→ EXERCISE INSTRUCTIONS:
A single figure is expected: how many lines of the data that follows contain the word "Fredensborg".

→ EXERCISE INPUT:
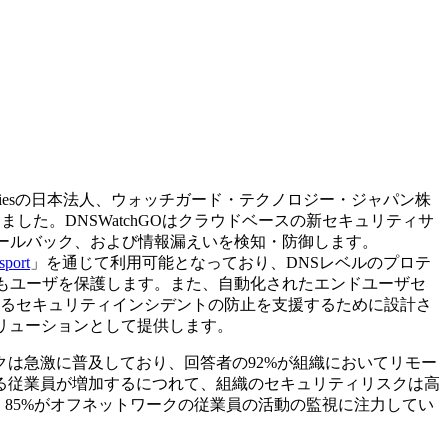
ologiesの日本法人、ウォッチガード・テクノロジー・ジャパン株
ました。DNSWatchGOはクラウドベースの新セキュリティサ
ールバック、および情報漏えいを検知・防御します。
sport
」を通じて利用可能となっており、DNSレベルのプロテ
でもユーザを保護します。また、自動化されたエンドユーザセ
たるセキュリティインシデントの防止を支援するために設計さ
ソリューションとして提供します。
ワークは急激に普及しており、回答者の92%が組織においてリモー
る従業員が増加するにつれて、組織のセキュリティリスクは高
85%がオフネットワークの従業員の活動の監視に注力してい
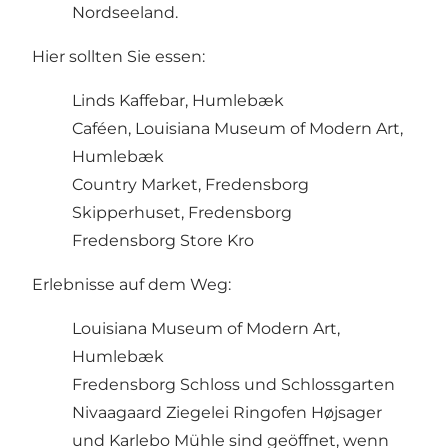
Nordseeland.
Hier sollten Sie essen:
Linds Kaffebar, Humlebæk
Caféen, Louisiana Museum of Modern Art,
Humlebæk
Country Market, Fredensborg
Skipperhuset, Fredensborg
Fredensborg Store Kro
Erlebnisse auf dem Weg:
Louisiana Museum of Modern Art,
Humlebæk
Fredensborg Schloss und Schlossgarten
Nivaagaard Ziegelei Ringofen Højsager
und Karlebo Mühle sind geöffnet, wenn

→ PROBLEM SOLUTION:
4